__WHAT IS REQUIRED__
Read through the entries below and return each line with the word "click".
####
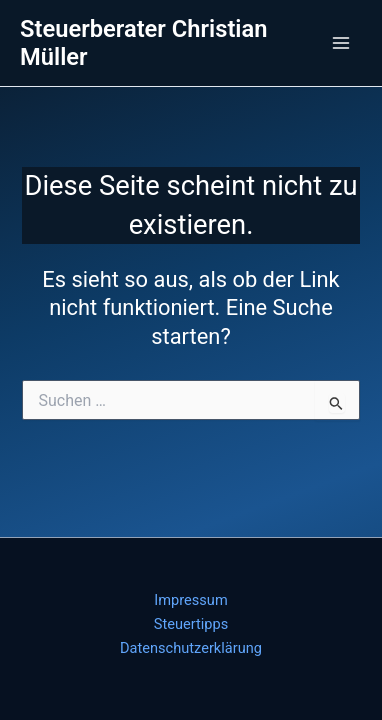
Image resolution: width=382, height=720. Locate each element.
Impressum (190, 600)
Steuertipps (191, 624)
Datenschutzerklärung (191, 648)
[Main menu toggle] (341, 43)
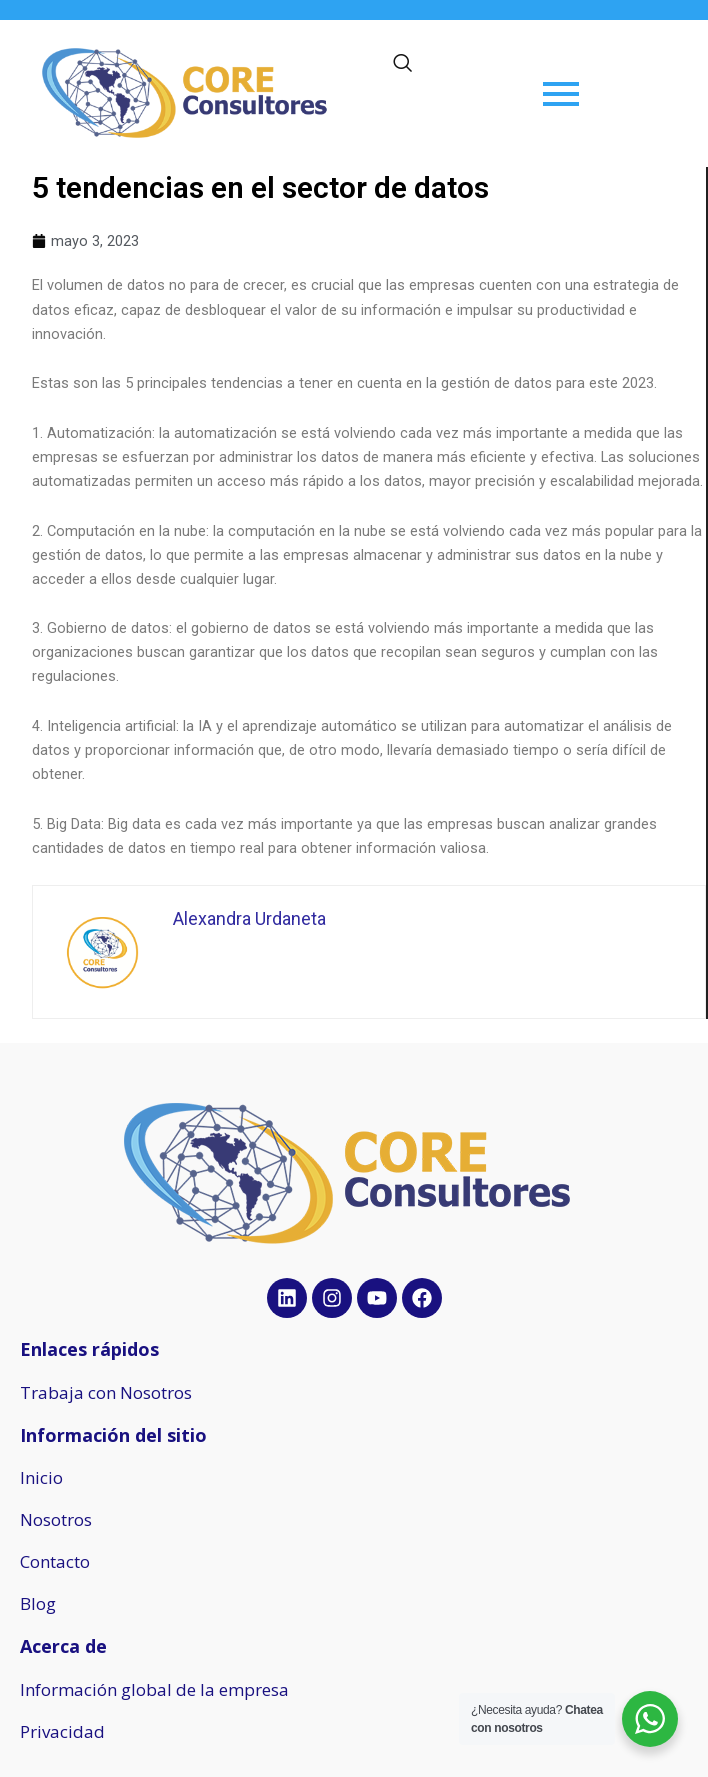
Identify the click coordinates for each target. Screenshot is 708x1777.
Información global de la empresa (154, 1689)
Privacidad (62, 1731)
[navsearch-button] (403, 65)
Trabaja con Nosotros (106, 1392)
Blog (38, 1603)
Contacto (55, 1561)
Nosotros (56, 1519)
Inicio (41, 1477)
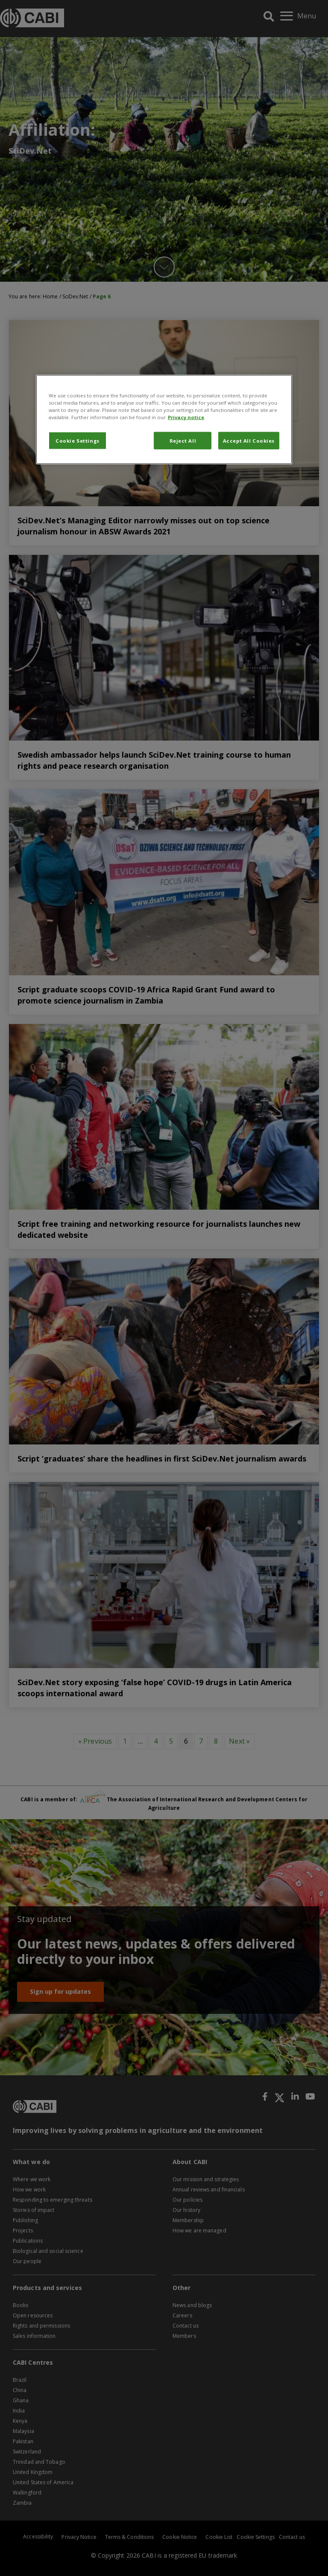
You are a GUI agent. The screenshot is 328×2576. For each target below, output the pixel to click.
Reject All (183, 440)
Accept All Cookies (249, 440)
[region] (164, 419)
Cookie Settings (78, 440)
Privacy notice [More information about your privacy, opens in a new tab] (186, 417)
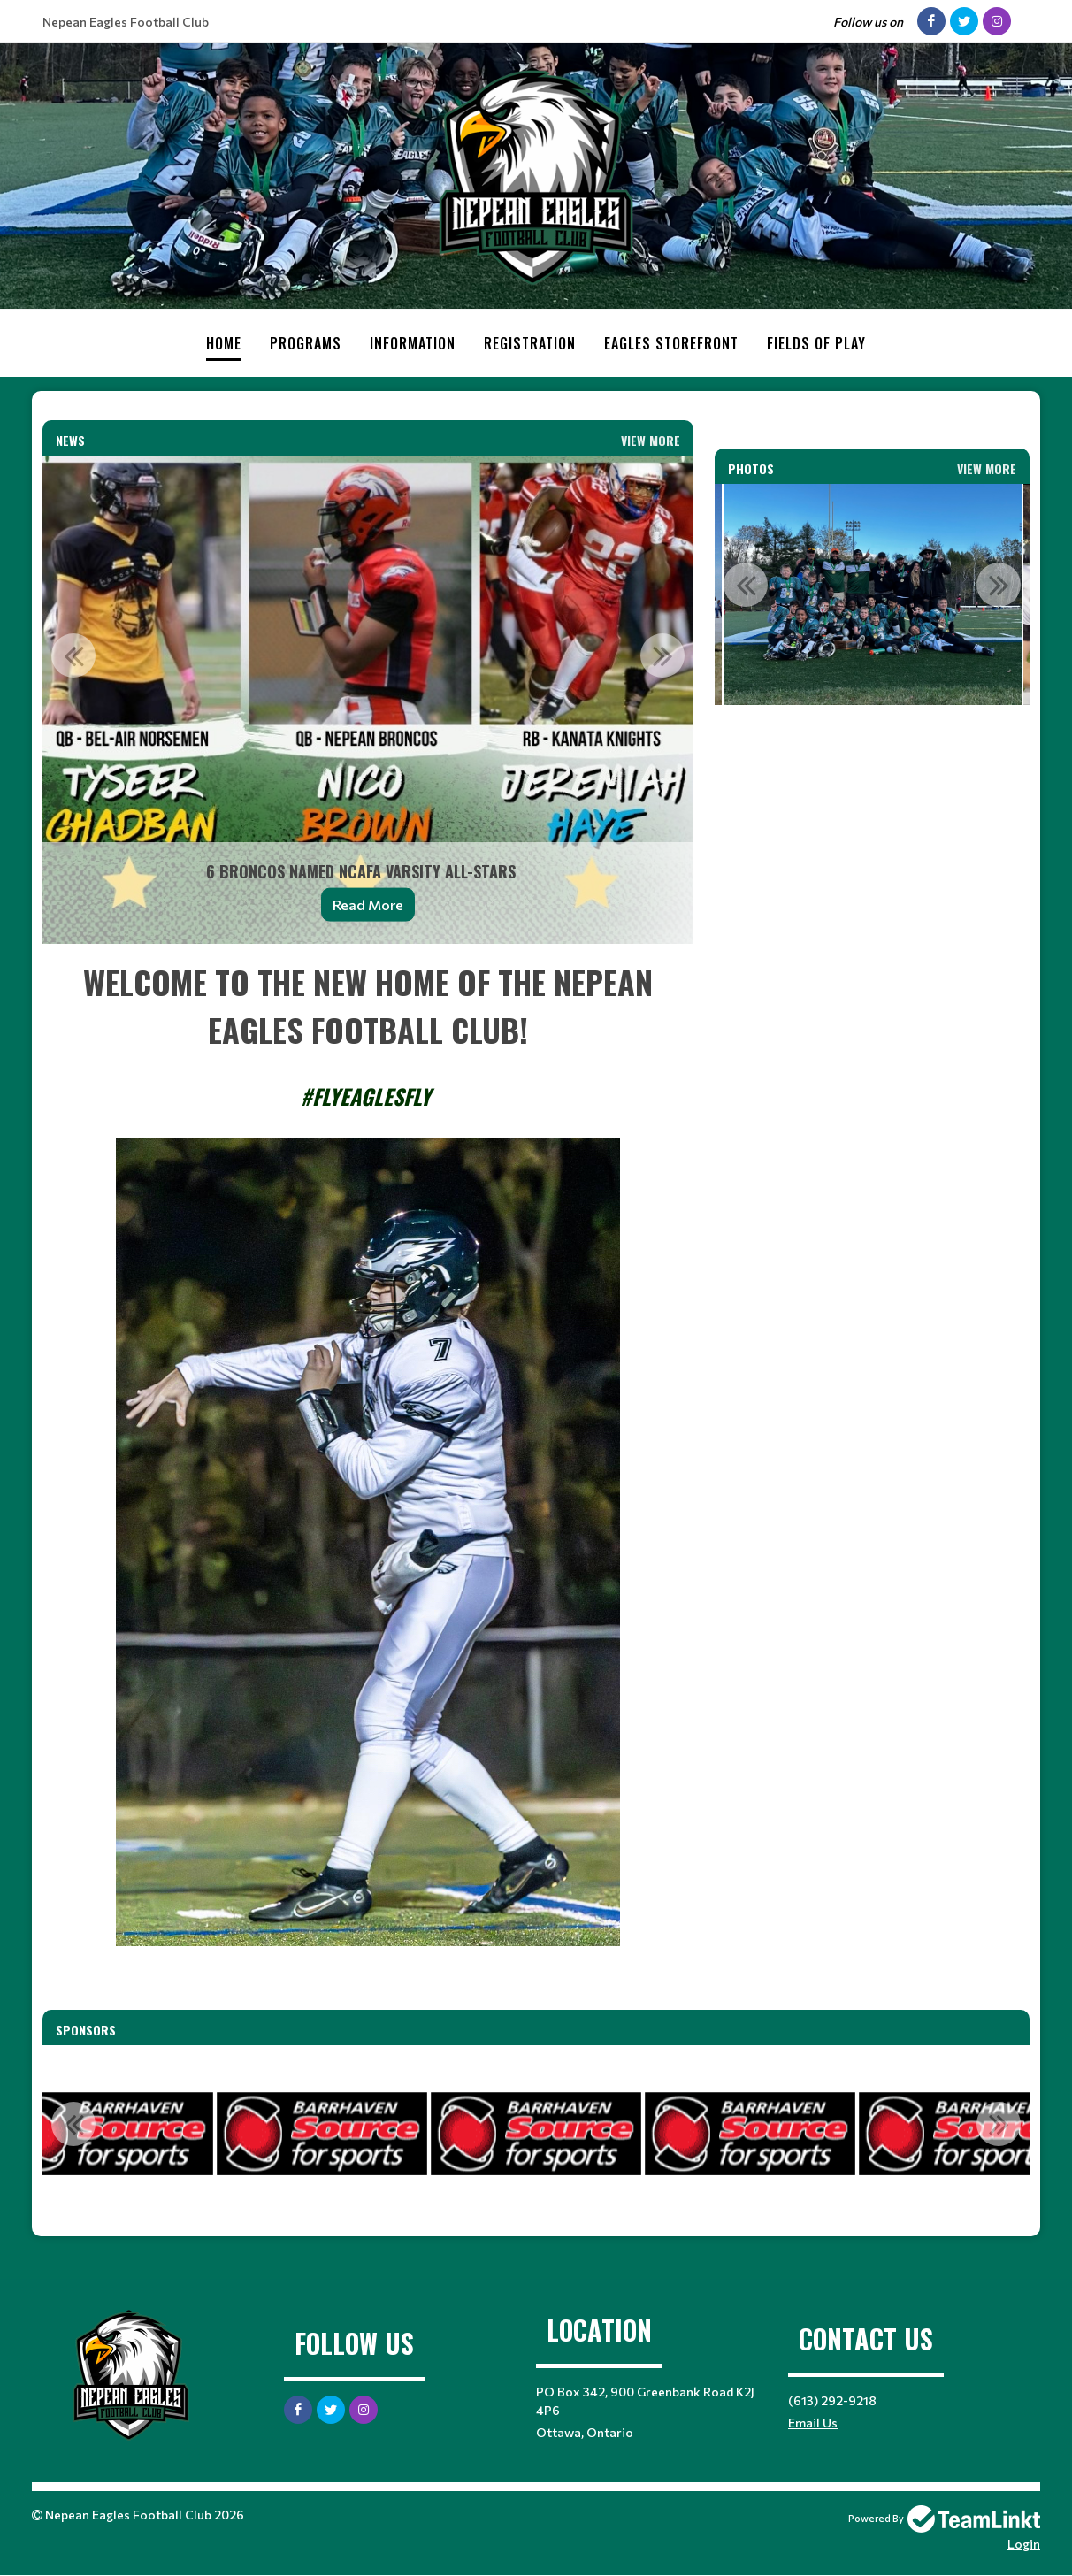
####
__ANSWER BELOW__
Identify the click coordinates for each target. Screenshot is 708x1777.
You are a GUI agent. The screenshot is 328×2576. For each target below, output the pixel to click.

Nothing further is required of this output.